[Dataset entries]
___

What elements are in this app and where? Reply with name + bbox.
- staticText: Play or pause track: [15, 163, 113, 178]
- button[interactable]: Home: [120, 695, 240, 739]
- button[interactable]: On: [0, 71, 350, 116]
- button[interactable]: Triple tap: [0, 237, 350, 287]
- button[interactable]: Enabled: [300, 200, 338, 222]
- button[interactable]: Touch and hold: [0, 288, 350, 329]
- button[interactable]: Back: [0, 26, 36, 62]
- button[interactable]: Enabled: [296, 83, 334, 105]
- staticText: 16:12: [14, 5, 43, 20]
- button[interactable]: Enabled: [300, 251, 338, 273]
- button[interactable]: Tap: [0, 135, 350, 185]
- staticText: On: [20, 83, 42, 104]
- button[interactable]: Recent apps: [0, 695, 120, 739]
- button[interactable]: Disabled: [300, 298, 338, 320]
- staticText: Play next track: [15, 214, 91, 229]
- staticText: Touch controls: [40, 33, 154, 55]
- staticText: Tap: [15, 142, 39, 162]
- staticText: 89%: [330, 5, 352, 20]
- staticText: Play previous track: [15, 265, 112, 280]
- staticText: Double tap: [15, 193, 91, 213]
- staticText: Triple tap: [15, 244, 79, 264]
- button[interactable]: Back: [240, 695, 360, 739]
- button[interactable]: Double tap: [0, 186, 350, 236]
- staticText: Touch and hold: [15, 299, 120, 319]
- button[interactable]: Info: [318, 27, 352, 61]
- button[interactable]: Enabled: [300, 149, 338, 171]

___

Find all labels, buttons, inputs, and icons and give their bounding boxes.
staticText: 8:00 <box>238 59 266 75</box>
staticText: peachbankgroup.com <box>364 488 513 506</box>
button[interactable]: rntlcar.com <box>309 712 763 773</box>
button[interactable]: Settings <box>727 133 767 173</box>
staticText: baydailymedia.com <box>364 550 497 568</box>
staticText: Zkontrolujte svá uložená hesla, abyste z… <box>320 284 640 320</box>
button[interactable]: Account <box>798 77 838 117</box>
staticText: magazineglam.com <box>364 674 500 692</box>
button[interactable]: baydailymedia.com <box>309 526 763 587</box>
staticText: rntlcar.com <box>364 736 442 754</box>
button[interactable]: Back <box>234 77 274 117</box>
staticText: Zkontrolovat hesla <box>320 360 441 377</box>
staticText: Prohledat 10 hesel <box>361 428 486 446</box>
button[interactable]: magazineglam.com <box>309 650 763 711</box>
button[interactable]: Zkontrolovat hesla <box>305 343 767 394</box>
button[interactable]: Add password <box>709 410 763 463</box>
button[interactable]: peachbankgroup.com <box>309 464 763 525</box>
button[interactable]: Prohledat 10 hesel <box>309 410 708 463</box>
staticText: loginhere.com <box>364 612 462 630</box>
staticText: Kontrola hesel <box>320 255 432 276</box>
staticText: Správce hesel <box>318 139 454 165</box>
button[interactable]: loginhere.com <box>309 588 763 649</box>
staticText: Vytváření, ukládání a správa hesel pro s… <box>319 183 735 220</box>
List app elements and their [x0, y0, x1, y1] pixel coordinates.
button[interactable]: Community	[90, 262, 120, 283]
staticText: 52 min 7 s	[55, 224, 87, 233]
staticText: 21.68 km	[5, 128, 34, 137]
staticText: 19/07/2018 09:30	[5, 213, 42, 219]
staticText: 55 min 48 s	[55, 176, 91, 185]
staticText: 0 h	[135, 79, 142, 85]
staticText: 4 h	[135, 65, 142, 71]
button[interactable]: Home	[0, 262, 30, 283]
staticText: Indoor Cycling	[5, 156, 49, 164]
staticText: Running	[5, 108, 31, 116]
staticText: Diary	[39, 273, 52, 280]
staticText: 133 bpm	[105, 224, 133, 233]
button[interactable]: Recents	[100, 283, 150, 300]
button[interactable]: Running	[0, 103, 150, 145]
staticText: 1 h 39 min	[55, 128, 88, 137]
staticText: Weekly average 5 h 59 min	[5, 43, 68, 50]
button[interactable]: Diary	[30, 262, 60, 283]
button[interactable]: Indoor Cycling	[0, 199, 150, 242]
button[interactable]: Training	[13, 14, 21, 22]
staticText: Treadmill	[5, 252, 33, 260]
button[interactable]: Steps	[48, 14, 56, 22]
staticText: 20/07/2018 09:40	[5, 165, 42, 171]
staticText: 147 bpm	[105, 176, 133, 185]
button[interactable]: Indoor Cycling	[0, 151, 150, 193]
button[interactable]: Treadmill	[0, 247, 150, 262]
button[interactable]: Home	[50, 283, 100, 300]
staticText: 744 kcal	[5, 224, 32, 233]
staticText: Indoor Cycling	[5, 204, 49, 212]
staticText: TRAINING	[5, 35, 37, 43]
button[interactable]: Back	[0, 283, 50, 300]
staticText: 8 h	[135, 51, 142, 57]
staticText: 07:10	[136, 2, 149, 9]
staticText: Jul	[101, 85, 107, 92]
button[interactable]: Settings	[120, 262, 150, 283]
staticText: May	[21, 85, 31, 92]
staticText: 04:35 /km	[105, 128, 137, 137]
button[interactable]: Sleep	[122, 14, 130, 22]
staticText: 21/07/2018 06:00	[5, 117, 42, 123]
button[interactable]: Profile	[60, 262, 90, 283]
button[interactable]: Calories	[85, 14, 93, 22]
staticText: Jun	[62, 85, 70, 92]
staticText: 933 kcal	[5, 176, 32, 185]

___

• [Problem description]:
Pull every line containing the word "hold" out of the entries above.

• [Exercise solution]:
- button[interactable]: Touch and hold: [0, 288, 350, 329]
- staticText: Touch and hold: [15, 299, 120, 319]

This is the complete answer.